**THE PROBLEM**
If a record below holds a picture, drop the picture and copy everything else exactly.

______________________________

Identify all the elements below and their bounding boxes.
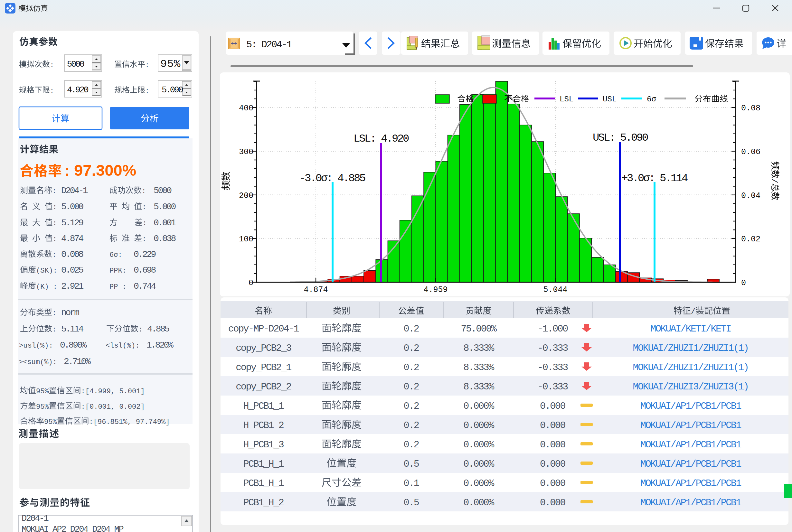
- svg-text:MOKUAI AP2 D204 D204 MP: MOKUAI AP2 D204 D204 MP: [22, 525, 123, 532]
- svg-text:MOKUAI/ZHUZI1/ZHUZI1(1): MOKUAI/ZHUZI1/ZHUZI1(1): [633, 362, 749, 373]
- svg-text:95%: 95%: [36, 387, 49, 396]
- svg-text:-0.333: -0.333: [538, 362, 568, 373]
- svg-text:PP :: PP :: [110, 283, 127, 291]
- svg-text:200: 200: [239, 191, 253, 201]
- svg-text::: :: [50, 87, 54, 95]
- svg-text:copy_PCB2_3: copy_PCB2_3: [236, 343, 291, 354]
- svg-text::: :: [145, 87, 149, 95]
- svg-text:MOKUAI/AP1/PCB1/PCB1: MOKUAI/AP1/PCB1/PCB1: [640, 401, 741, 412]
- svg-text:: 97.300%: : 97.300%: [64, 162, 136, 179]
- svg-text:0.038: 0.038: [154, 234, 176, 244]
- svg-text:5: D204-1: 5: D204-1: [246, 39, 292, 50]
- svg-text::: :: [143, 220, 147, 228]
- svg-text:copy_PCB2_1: copy_PCB2_1: [236, 362, 291, 373]
- svg-text:0.2: 0.2: [404, 420, 419, 431]
- svg-text:8.333%: 8.333%: [463, 381, 494, 392]
- svg-text::: :: [142, 235, 146, 243]
- svg-text:5.090: 5.090: [162, 85, 183, 95]
- svg-text:0.2: 0.2: [404, 323, 419, 335]
- svg-text:>usl(%):: >usl(%):: [19, 342, 53, 350]
- svg-text:0.5: 0.5: [404, 459, 419, 470]
- svg-text:PCB1_H_2: PCB1_H_2: [243, 497, 284, 508]
- svg-text:8.333%: 8.333%: [463, 362, 494, 373]
- svg-text:-0.333: -0.333: [538, 343, 568, 354]
- svg-text:MOKUAI/ZHUZI1/ZHUZI1(1): MOKUAI/ZHUZI1/ZHUZI1(1): [633, 343, 749, 354]
- svg-text::: :: [52, 251, 56, 259]
- svg-text:/: /: [770, 178, 778, 183]
- svg-text::: :: [142, 187, 146, 195]
- svg-text:0.2: 0.2: [404, 381, 419, 392]
- svg-text::: :: [53, 204, 57, 211]
- svg-text:USL: 5.090: USL: 5.090: [593, 132, 648, 144]
- svg-text:2.921: 2.921: [61, 281, 84, 291]
- svg-text:5.044: 5.044: [544, 285, 568, 294]
- svg-text::[4.999, 5.001]: :[4.999, 5.001]: [81, 387, 145, 396]
- svg-text:75.000%: 75.000%: [461, 323, 497, 335]
- svg-text:copy_PCB2_2: copy_PCB2_2: [236, 381, 291, 392]
- svg-text:0.04: 0.04: [741, 191, 760, 201]
- svg-text:5.129: 5.129: [61, 218, 83, 228]
- svg-text:0.000%: 0.000%: [463, 420, 494, 431]
- svg-text:<lsl(%):: <lsl(%):: [106, 342, 140, 350]
- svg-text:0.000%: 0.000%: [463, 478, 494, 489]
- svg-text:0.000: 0.000: [540, 420, 565, 431]
- svg-text:0.001: 0.001: [154, 218, 176, 228]
- svg-text:0.000%: 0.000%: [463, 439, 494, 450]
- svg-text:><sum(%):: ><sum(%):: [19, 358, 57, 366]
- svg-text:MOKUAI/AP1/PCB1/PCB1: MOKUAI/AP1/PCB1/PCB1: [640, 478, 741, 489]
- svg-text:-1.000: -1.000: [538, 323, 568, 335]
- svg-text:95%: 95%: [36, 403, 49, 411]
- svg-text:0.000%: 0.000%: [463, 497, 494, 508]
- svg-text:PCB1_H_1: PCB1_H_1: [243, 459, 284, 470]
- svg-text:300: 300: [239, 147, 253, 157]
- svg-text:norm: norm: [61, 308, 79, 318]
- svg-text:6σ:: 6σ:: [110, 251, 122, 259]
- svg-text:0.000%: 0.000%: [463, 401, 494, 412]
- svg-text:6σ: 6σ: [647, 95, 656, 103]
- svg-text:MOKUAI/AP1/PCB1/PCB1: MOKUAI/AP1/PCB1/PCB1: [640, 420, 741, 431]
- svg-text:0: 0: [741, 279, 746, 288]
- svg-text:5.114: 5.114: [61, 324, 84, 334]
- svg-text:H_PCB1_1: H_PCB1_1: [243, 401, 284, 412]
- svg-text:PCB1_H_1: PCB1_H_1: [243, 478, 284, 489]
- svg-text:0.5: 0.5: [404, 497, 419, 508]
- svg-text:PPK:: PPK:: [110, 267, 127, 275]
- svg-text:0.890%: 0.890%: [60, 340, 87, 350]
- svg-text:0.02: 0.02: [741, 235, 760, 244]
- svg-text::: :: [52, 309, 56, 317]
- svg-text:copy-MP-D204-1: copy-MP-D204-1: [228, 323, 299, 335]
- svg-text::: :: [145, 61, 149, 69]
- svg-text:(K) :: (K) :: [36, 283, 57, 291]
- svg-text:0.06: 0.06: [741, 147, 760, 157]
- svg-text:MOKUAI/AP1/PCB1/PCB1: MOKUAI/AP1/PCB1/PCB1: [640, 439, 741, 450]
- svg-text:MOKUAI/ZHUZI3/ZHUZI3(1): MOKUAI/ZHUZI3/ZHUZI3(1): [633, 381, 749, 392]
- svg-text:0: 0: [248, 279, 253, 288]
- svg-text:5000: 5000: [154, 186, 172, 196]
- svg-text:LSL: LSL: [560, 95, 573, 103]
- svg-text::: :: [138, 326, 143, 334]
- svg-text:-0.333: -0.333: [538, 381, 568, 392]
- svg-text:4.959: 4.959: [424, 285, 448, 294]
- svg-text:(SK):: (SK):: [36, 267, 57, 275]
- svg-text:4.885: 4.885: [147, 324, 170, 334]
- svg-text:0.025: 0.025: [61, 265, 84, 275]
- svg-text:100: 100: [239, 235, 253, 244]
- svg-text:0.2: 0.2: [404, 362, 419, 373]
- svg-text:0.2: 0.2: [404, 401, 419, 412]
- svg-text:H_PCB1_2: H_PCB1_2: [243, 420, 284, 431]
- svg-text::: :: [53, 220, 57, 228]
- svg-text:0.229: 0.229: [134, 249, 156, 260]
- svg-text:D204-1: D204-1: [22, 514, 49, 523]
- svg-text:0.08: 0.08: [741, 103, 760, 113]
- svg-text::[96.851%, 97.749%]: :[96.851%, 97.749%]: [89, 418, 170, 426]
- svg-text:1.820%: 1.820%: [147, 340, 173, 350]
- svg-text:0.000: 0.000: [540, 401, 565, 412]
- svg-text:H_PCB1_3: H_PCB1_3: [243, 439, 284, 450]
- svg-text:5000: 5000: [67, 59, 84, 69]
- svg-text:USL: USL: [603, 95, 617, 103]
- svg-text:0.000%: 0.000%: [463, 459, 494, 470]
- svg-text::: :: [50, 61, 54, 69]
- svg-text:MOKUAI/AP1/PCB1/PCB1: MOKUAI/AP1/PCB1/PCB1: [640, 459, 741, 470]
- svg-text:2.710%: 2.710%: [64, 357, 91, 366]
- svg-text:D204-1: D204-1: [61, 186, 88, 196]
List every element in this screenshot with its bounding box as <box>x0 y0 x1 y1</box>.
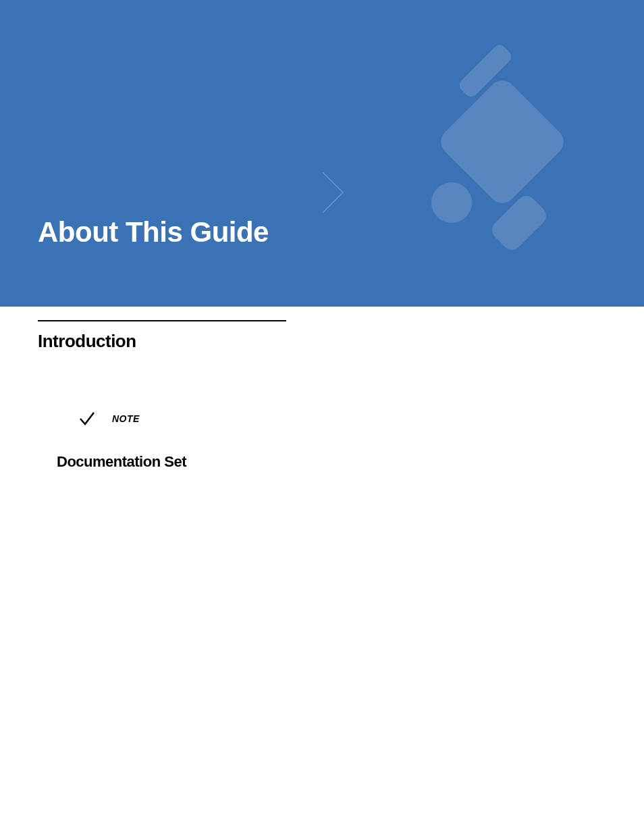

______________________________

**ANSWER BOX**
Identify all the elements below and their bounding boxes.
- svg-text:MOKUAI AP2 D204 D204 MP: MOKUAI AP2 D204 D204 MP: [22, 525, 123, 532]
- svg-text:MOKUAI/ZHUZI1/ZHUZI1(1): MOKUAI/ZHUZI1/ZHUZI1(1): [633, 362, 749, 373]
- svg-text:95%: 95%: [36, 387, 49, 396]
- svg-text:-0.333: -0.333: [538, 362, 568, 373]
- svg-text:PP :: PP :: [110, 283, 127, 291]
- svg-text:200: 200: [239, 191, 253, 201]
- svg-text::: :: [50, 87, 54, 95]
- svg-text:copy_PCB2_3: copy_PCB2_3: [236, 343, 291, 354]
- svg-text::: :: [145, 87, 149, 95]
- svg-text:MOKUAI/AP1/PCB1/PCB1: MOKUAI/AP1/PCB1/PCB1: [640, 401, 741, 412]
- svg-text:: 97.300%: : 97.300%: [64, 162, 136, 179]
- svg-text:0.038: 0.038: [154, 234, 176, 244]
- svg-text:5: D204-1: 5: D204-1: [246, 39, 292, 50]
- svg-text::: :: [143, 220, 147, 228]
- svg-text:copy_PCB2_1: copy_PCB2_1: [236, 362, 291, 373]
- svg-text:0.2: 0.2: [404, 420, 419, 431]
- svg-text:8.333%: 8.333%: [463, 381, 494, 392]
- svg-text::: :: [142, 235, 146, 243]
- svg-text:5.090: 5.090: [162, 85, 183, 95]
- svg-text:0.2: 0.2: [404, 323, 419, 335]
- svg-text:>usl(%):: >usl(%):: [19, 342, 53, 350]
- svg-text:0.5: 0.5: [404, 459, 419, 470]
- svg-text:PCB1_H_2: PCB1_H_2: [243, 497, 284, 508]
- svg-text:8.333%: 8.333%: [463, 362, 494, 373]
- svg-text:-0.333: -0.333: [538, 343, 568, 354]
- svg-text:MOKUAI/ZHUZI1/ZHUZI1(1): MOKUAI/ZHUZI1/ZHUZI1(1): [633, 343, 749, 354]
- svg-text::: :: [52, 251, 56, 259]
- svg-text:/: /: [770, 178, 778, 183]
- svg-text::: :: [142, 187, 146, 195]
- svg-text:0.2: 0.2: [404, 381, 419, 392]
- svg-text::: :: [53, 204, 57, 211]
- svg-text:USL: 5.090: USL: 5.090: [593, 132, 648, 144]
- svg-text:2.921: 2.921: [61, 281, 84, 291]
- svg-text:5.044: 5.044: [544, 285, 568, 294]
- svg-text::[4.999, 5.001]: :[4.999, 5.001]: [81, 387, 145, 396]
- svg-text:75.000%: 75.000%: [461, 323, 497, 335]
- svg-text:copy_PCB2_2: copy_PCB2_2: [236, 381, 291, 392]
- svg-text:0.04: 0.04: [741, 191, 760, 201]
- svg-text:5.129: 5.129: [61, 218, 83, 228]
- svg-text:0.000%: 0.000%: [463, 420, 494, 431]
- svg-text:<lsl(%):: <lsl(%):: [106, 342, 140, 350]
- svg-text:0.000%: 0.000%: [463, 478, 494, 489]
- svg-text:0.000: 0.000: [540, 420, 565, 431]
- svg-text:0.001: 0.001: [154, 218, 176, 228]
- svg-text:0.000%: 0.000%: [463, 439, 494, 450]
- svg-text:><sum(%):: ><sum(%):: [19, 358, 57, 366]
- svg-text:MOKUAI/AP1/PCB1/PCB1: MOKUAI/AP1/PCB1/PCB1: [640, 478, 741, 489]
- svg-text:-1.000: -1.000: [538, 323, 568, 335]
- svg-text:95%: 95%: [36, 403, 49, 411]
- svg-text:0.000%: 0.000%: [463, 497, 494, 508]
- svg-text:PCB1_H_1: PCB1_H_1: [243, 459, 284, 470]
- svg-text:300: 300: [239, 147, 253, 157]
- svg-text:norm: norm: [61, 308, 79, 318]
- svg-text:6σ:: 6σ:: [110, 251, 122, 259]
- svg-text:0.000%: 0.000%: [463, 401, 494, 412]
- svg-text:6σ: 6σ: [647, 95, 656, 103]
- svg-text:MOKUAI/AP1/PCB1/PCB1: MOKUAI/AP1/PCB1/PCB1: [640, 420, 741, 431]
- svg-text:0: 0: [741, 279, 746, 288]
- svg-text:5.114: 5.114: [61, 324, 84, 334]
- svg-text:H_PCB1_1: H_PCB1_1: [243, 401, 284, 412]
- svg-text:PCB1_H_1: PCB1_H_1: [243, 478, 284, 489]
- svg-text:0.5: 0.5: [404, 497, 419, 508]
- svg-text:PPK:: PPK:: [110, 267, 127, 275]
- svg-text:0.890%: 0.890%: [60, 340, 87, 350]
- svg-text:0.02: 0.02: [741, 235, 760, 244]
- svg-text::: :: [52, 309, 56, 317]
- svg-text:copy-MP-D204-1: copy-MP-D204-1: [228, 323, 299, 335]
- svg-text::: :: [145, 61, 149, 69]
- svg-text:(K) :: (K) :: [36, 283, 57, 291]
- svg-text:0.06: 0.06: [741, 147, 760, 157]
- svg-text:MOKUAI/AP1/PCB1/PCB1: MOKUAI/AP1/PCB1/PCB1: [640, 439, 741, 450]
- svg-text:MOKUAI/ZHUZI3/ZHUZI3(1): MOKUAI/ZHUZI3/ZHUZI3(1): [633, 381, 749, 392]
- svg-text:0: 0: [248, 279, 253, 288]
- svg-text:5000: 5000: [154, 186, 172, 196]
- svg-text:LSL: LSL: [560, 95, 573, 103]
- svg-text::: :: [138, 326, 143, 334]
- svg-text:-0.333: -0.333: [538, 381, 568, 392]
- svg-text:4.959: 4.959: [424, 285, 448, 294]
- svg-text:(SK):: (SK):: [36, 267, 57, 275]
- svg-text:4.885: 4.885: [147, 324, 170, 334]
- svg-text:0.025: 0.025: [61, 265, 84, 275]
- svg-text:100: 100: [239, 235, 253, 244]
- svg-text:0.2: 0.2: [404, 362, 419, 373]
- svg-text:0.2: 0.2: [404, 401, 419, 412]
- svg-text:H_PCB1_2: H_PCB1_2: [243, 420, 284, 431]
- svg-text::: :: [53, 220, 57, 228]
- svg-text:0.229: 0.229: [134, 249, 156, 260]
- svg-text:D204-1: D204-1: [22, 514, 49, 523]
- svg-text:0.08: 0.08: [741, 103, 760, 113]
- svg-text::[96.851%, 97.749%]: :[96.851%, 97.749%]: [89, 418, 170, 426]
- svg-text:1.820%: 1.820%: [147, 340, 173, 350]
- svg-text:0.000: 0.000: [540, 401, 565, 412]
- svg-text:H_PCB1_3: H_PCB1_3: [243, 439, 284, 450]
- svg-text:5000: 5000: [67, 59, 84, 69]
- svg-text:USL: USL: [603, 95, 617, 103]
- svg-text:0.000%: 0.000%: [463, 459, 494, 470]
- svg-text::: :: [50, 61, 54, 69]
- svg-text:MOKUAI/AP1/PCB1/PCB1: MOKUAI/AP1/PCB1/PCB1: [640, 459, 741, 470]
- svg-text:2.710%: 2.710%: [64, 357, 91, 366]
- svg-text:D204-1: D204-1: [61, 186, 88, 196]
List every element in this screenshot with its bounding box as <box>x0 y0 x1 y1</box>.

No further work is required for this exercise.